Juan lachte. „Danke. Meine Frau und ich haben uns vor fünf Jahren in dieses Haus verliebt. Alleine hätten wir es uns niemals leisten können. Wir haben es gemeinsam mit meiner Schwiegermutter gekauft.“
„Ach wirklich? Lebt sie bei Ihnen?“
Juan grinste. „Ja, ich weiß, was Sie jetzt denken, aber sie ist wirklich eine tolle Frau. Ich finde es schön, sie bei uns zu haben.“
Jill war beeindruckt. Sie liebte ihren Vater, aber wenn sie sich ein Haus teilen müssten, würde sie irgendwann wahnsinnig werden. Oder vielleicht auch schneller als irgendwann.
„Ich kenne Ihren Nachbarn“, sagte sie und zeigte auf Mr Harrisons Haus.

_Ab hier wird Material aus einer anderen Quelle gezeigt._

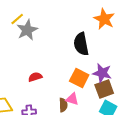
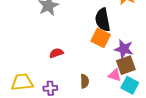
orange square: (79, 78) -> (101, 38), moved
pink triangle: (72, 99) -> (115, 75), moved

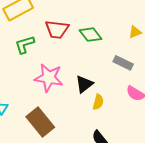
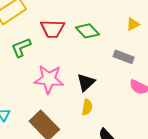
yellow semicircle: (98, 102) -> (87, 107), moved

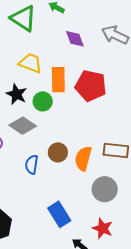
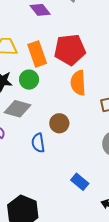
orange semicircle: (83, 158) -> (78, 83), moved
blue rectangle: (59, 214) -> (80, 182), size x0.7

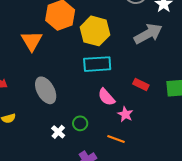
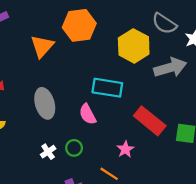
yellow hexagon: (95, 31) -> (134, 46), moved
red rectangle: (141, 85) -> (150, 121), size x1.8
pink semicircle: (106, 97) -> (88, 114), moved

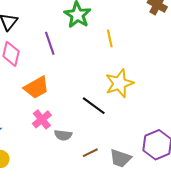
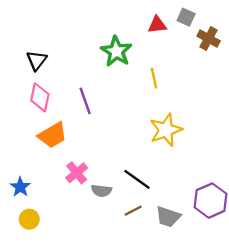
purple line: (50, 43) -> (85, 101), moved
orange trapezoid: (36, 87) -> (53, 135), moved
black line: (94, 106) -> (137, 179), moved

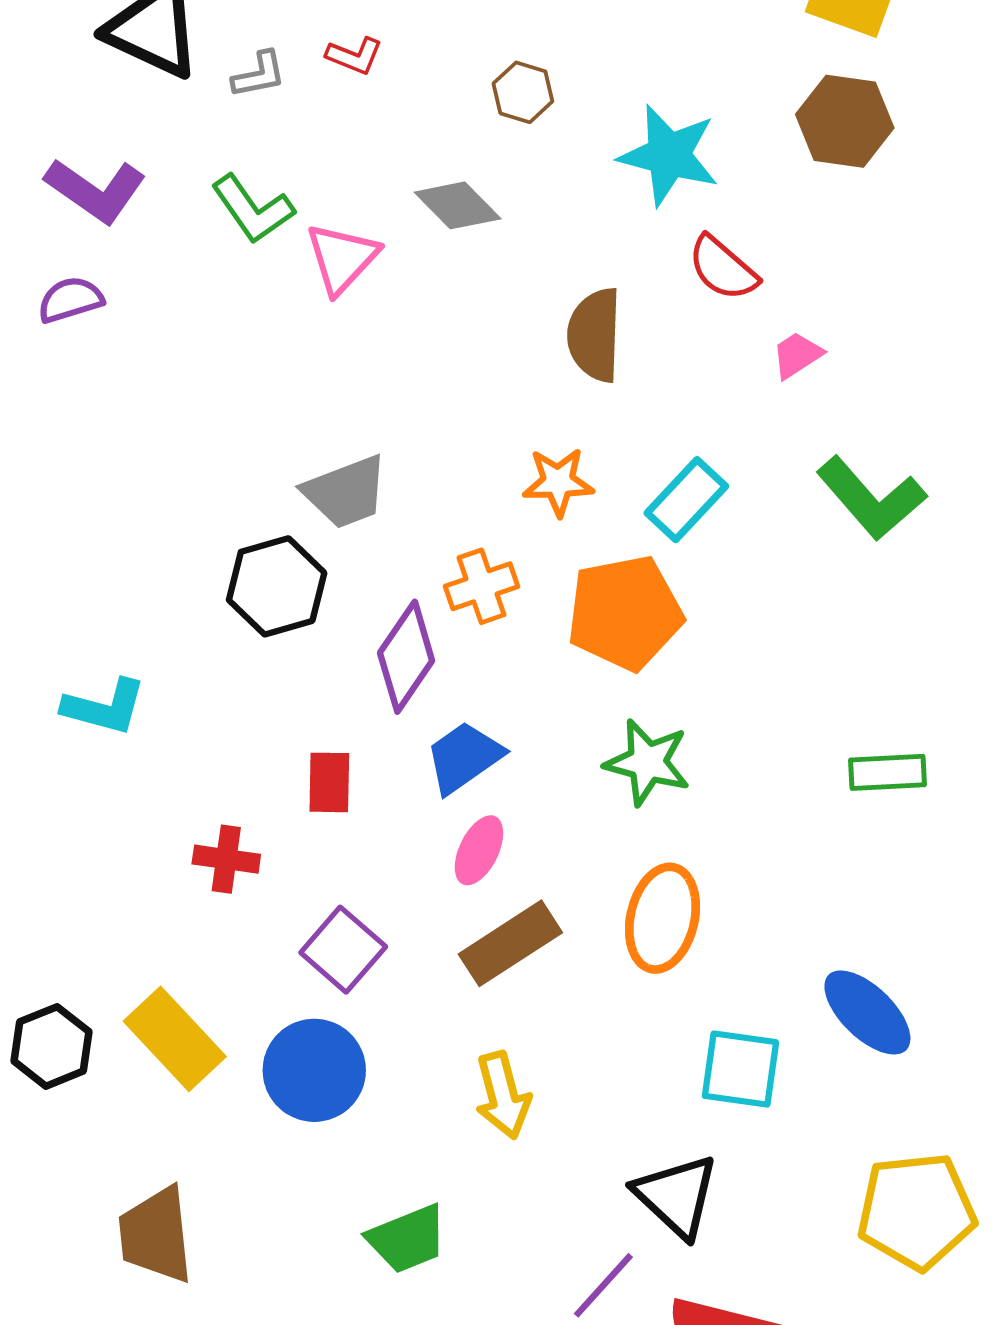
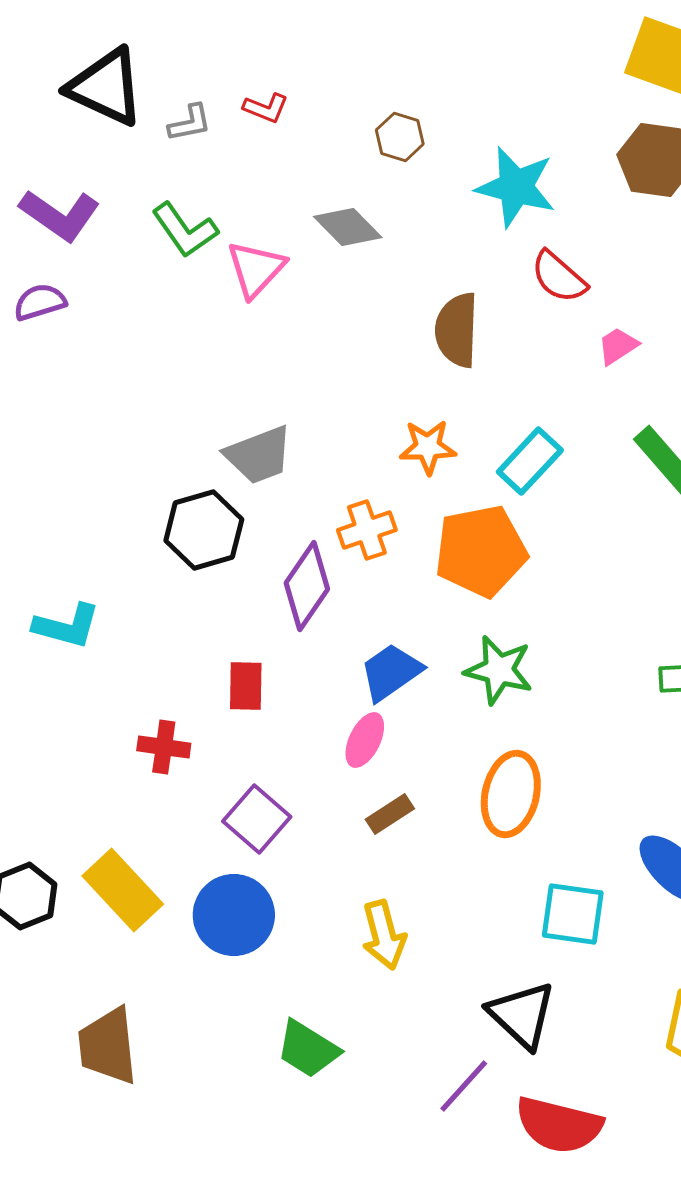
blue trapezoid: (464, 757) -> (391, 672), moved
brown rectangle: (510, 943) -> (390, 814), size x0.6
green trapezoid: (407, 1239) -> (308, 1049), turned 54

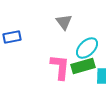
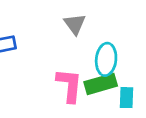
cyan ellipse: (87, 48) -> (106, 59), turned -40

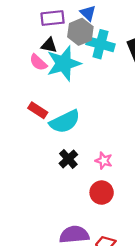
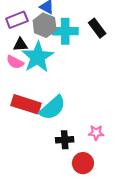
red rectangle: (38, 110) -> (26, 104), size x1.6
black cross: (68, 159) -> (65, 140), turned -36
red circle: (102, 193) -> (83, 163), moved

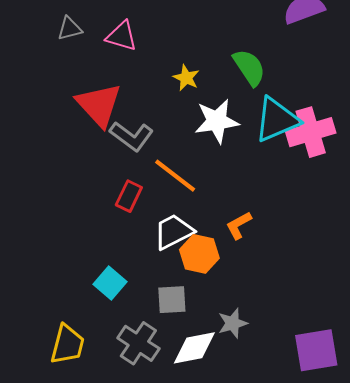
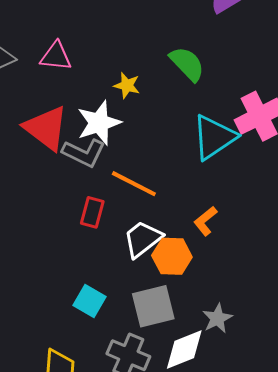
cyan triangle: (277, 120) -> (214, 137), moved
white star: (217, 121) -> (99, 123), moved
gray square: (172, 300) -> (153, 306), size x1.4

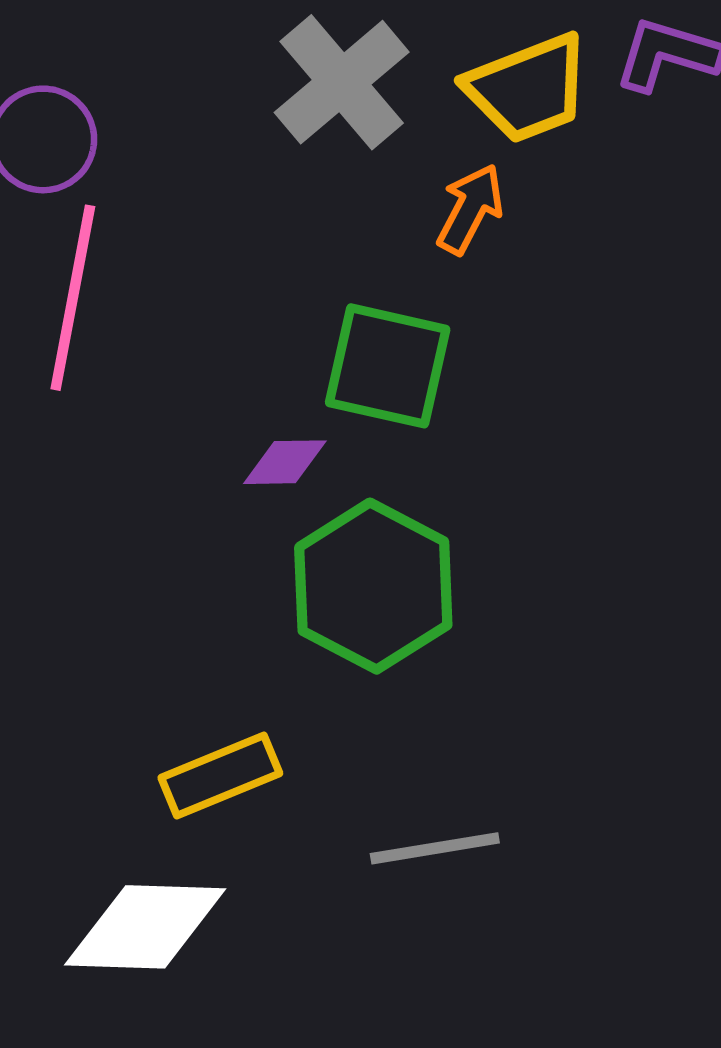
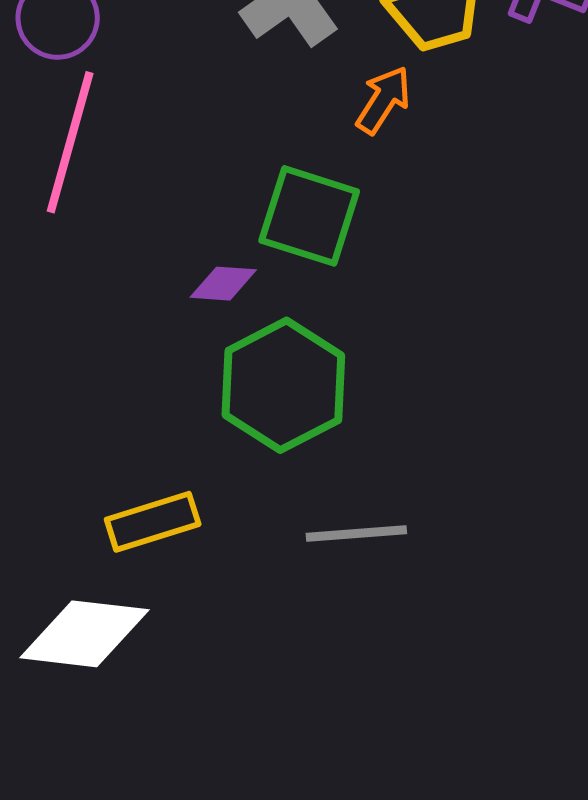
gray line: (435, 848) -> (356, 533), moved

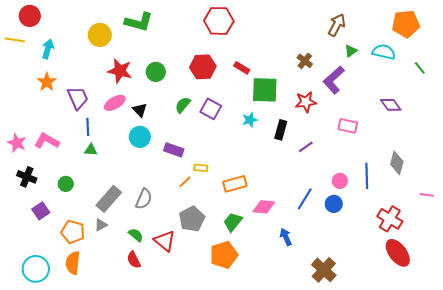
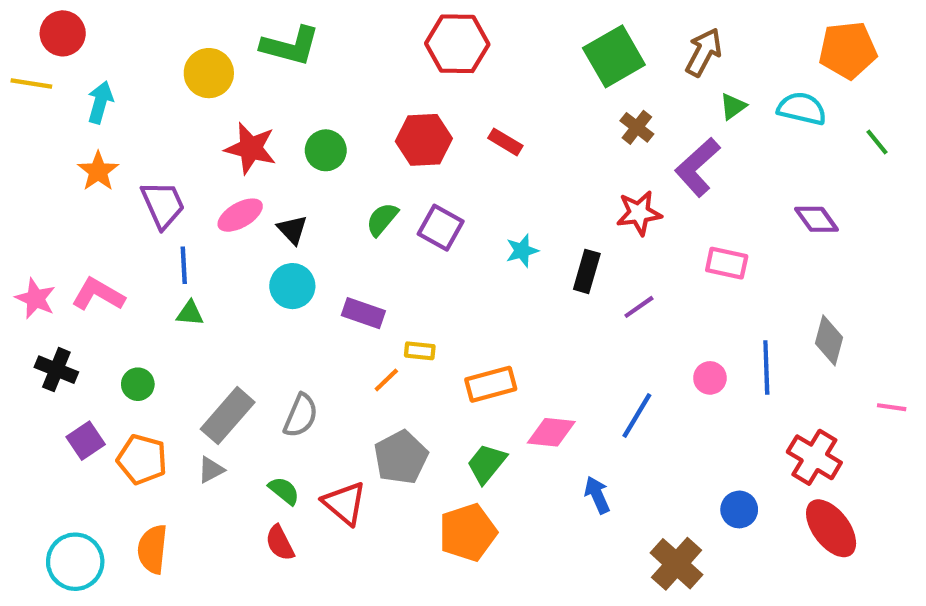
green square: (265, 90) -> (614, 56), moved, turned -32
blue circle: (334, 204) -> (739, 509), moved
orange pentagon: (73, 232) -> (142, 459), moved

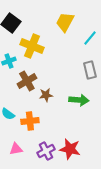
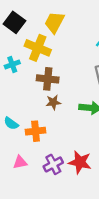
yellow trapezoid: (65, 22) -> (54, 22), moved
brown cross: (27, 81) -> (48, 79), moved, turned 36

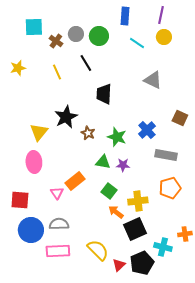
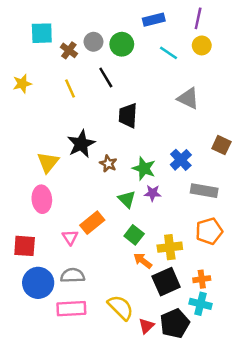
blue rectangle: (125, 16) -> (154, 20), turned 72
green triangle: (103, 162) -> (127, 199), turned 35
purple star: (123, 165) -> (153, 193), moved
orange cross: (185, 234) -> (202, 279), moved

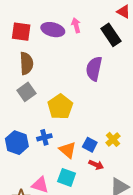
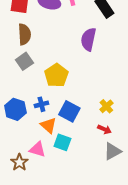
blue square: (90, 145) -> (69, 111), moved, size x1.5
orange triangle: (68, 150) -> (48, 125), moved
red arrow: (96, 165) -> (104, 129), moved

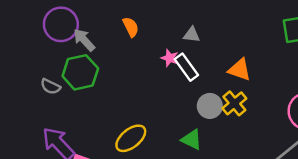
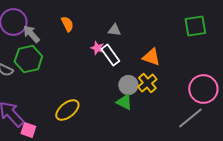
green triangle: (192, 140) -> (124, 102), moved

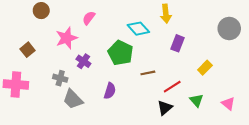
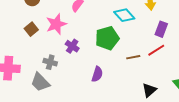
brown square: (27, 50) -> (31, 29), moved
green pentagon: (120, 53) -> (107, 38), turned 30
red line: (172, 87) -> (156, 50), moved
gray trapezoid: (73, 99) -> (40, 82), moved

Juans Lächeln erstarb. „Er ist nicht gerade froh, dass wir neben ihm wohnen.“
„Ach nein?“
„Nein. Er sagt, der Zaun stehe ein Stück zu weit auf seinem Grundstück. Aber das ist ein Steinzaun, und er steht schon seit Ewigkeiten da. Wir können es uns nicht leisten, ihn versetzen zu lassen. Ich habe ihm angeboten, noch eine Hypothek auf unser Haus aufzunehmen und ihm das Land abzukaufen, aber er weigert sich.“
Die Haustür ging auf, und eine hübsche dunkelhaarige Frau rief: „Juan, bitte den Besuch doch herein.“
„Nein, wir sind kein Besuch“, sagte Jill schnell.
Während sie sprach, atmete sie den köstlichsten Duft der Welt ein. Emily zog an ihrer Hand.
„Lass uns hier essen“, flüsterte sie.
„Meine Schwiegermutter ist eine hervorragende Köchin“,sagte Juan. „Möchten Sie vielleicht reinkommen und mal probieren?“
„Nein, danke. Wir haben schon Pläne fürs Abendessen.“ Sie sah hinüber zu dem anderen Haus. Es lag dunkel und verschlossen da. Nur im hinteren Teil brannte ein Licht.
„Lebt er dort ganz alleine?“, fragte sie.
„Ja. Er hat keine Familie. Ich finde es traurig, dass er nur Energie hat, sich über den Zaun aufzuregen.“
„Haben Sie ihn schon mal zum Abendessen eingeladen?“
Juan starrte sie an. „Wie meinen Sie das?“
„Wenn Ihre Schwiegermutter wirklich so gut kocht und Mr Harrison alleine und einsam ist, könnte ein gemeinsames Essen die Fronten vielleicht erweichen.“
Sie konnte sehen, dass Juan über ihren Vorschlag nachdachte. Sie war sich sicher, dass Mr Harrison ihm das Leben zur Hölle gemacht hatte und Juan den mürrischen alten Mann nicht in seinem Haus haben wollte, aber wenn es half …
„Ich werde mit meiner Frau sprechen“, meinte Juan schließlich. „Wer sind Sie eigentlich?“
Jill fuhr zusammen. „Bitte nehmen Sie es nicht persönlich, aber ich bin Jill Strathern, die Anwältin von Mr Harrison.“
Juan machte einen Schritt zurück und setzte eine undurchdringliche Miene auf. „Versuchen Sie, mich reinzulegen?“
„Keineswegs. Ich finde es einfach nur schrecklich, dass Sie beide sich wegen eines alten Zauns in den Haaren liegen. Wenn Sie Freunde sein könnten statt Feinde, bräuchten Sie mich überhaupt nicht.“
„Sie ist wirklich nett“, sagte Emily loyal.
Juan lächelte sie an. „Danke, dass du mir das gesagt hast. Dann wird es wohl stimmen.“ Er sah wieder zu Jill. „Ich werde mit meiner Frau sprechen“, wiederholte er und fügte nach einem kurzen Zögern hinzu: „Wenn es nicht zu einer Klage kommt, verdienen Sie aber auch nichts.“
„In diesem speziellen Fall wäre ich sogar froh, leer auszugehen.“„Bist du sicher, dass das so geht?“, fragte Jill, als Emily ihr Lockenwickler in die Haare drehte.